Из этого следовало, что на следующий день утром Любе надо было ехать в Сидорове, на станцию, ждать прибытия поезда в 14.20 и отдать железную коробку, упакованную в посылочный ящик, мужику из пятого вагона, который должен спросить: "Не вы клюкву для Егорки передаете?"
Хотя никаких инструкций насчет того, чтоб класть в посылку настоящую клюкву, Люба не получала, она тем не менее решила замаскировать таинственную коробку.
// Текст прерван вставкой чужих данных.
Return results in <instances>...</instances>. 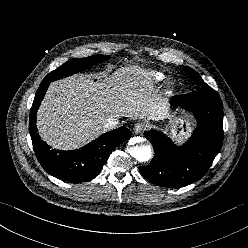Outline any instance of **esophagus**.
<instances>
[{"label":"esophagus","mask_w":248,"mask_h":248,"mask_svg":"<svg viewBox=\"0 0 248 248\" xmlns=\"http://www.w3.org/2000/svg\"><path fill=\"white\" fill-rule=\"evenodd\" d=\"M146 127H147V125L144 122H137L133 128L134 133L135 134H141L146 130Z\"/></svg>","instance_id":"esophagus-1"}]
</instances>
Ящик купила тут же, на почте, а три кило клюквы приобрела у тети Кати Корешковой. Коробку, завернутую в старую газету, тайком от бабки положила на дно, выстлала ящик газетами, засыпала клюквой, а потом поскорее, пока тетя Катя нос не сунула, заколотила ящик.
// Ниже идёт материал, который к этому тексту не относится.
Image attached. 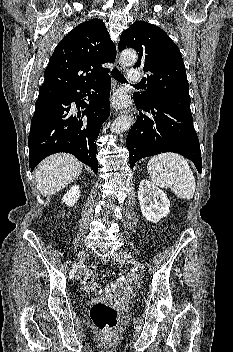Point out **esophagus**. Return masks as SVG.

Конечно, ей пришлось на лету сочинить для тети Кати целую мелодраму в духе мексиканских сериалов, рассказать о милой, но несчастной Клаве, ее муже Сергее и их симпатичном сынке Егорке, у которого какая-то непонятная болезнь, а душа клюквы просит. Врать Любаня за последние годы обучилась прекрасно, поэтому доставила старушенции несказанное удовольствие. Почему-то некоторым бабкам ужас как приятно услышать, что кому-то бывает хуже, чем им.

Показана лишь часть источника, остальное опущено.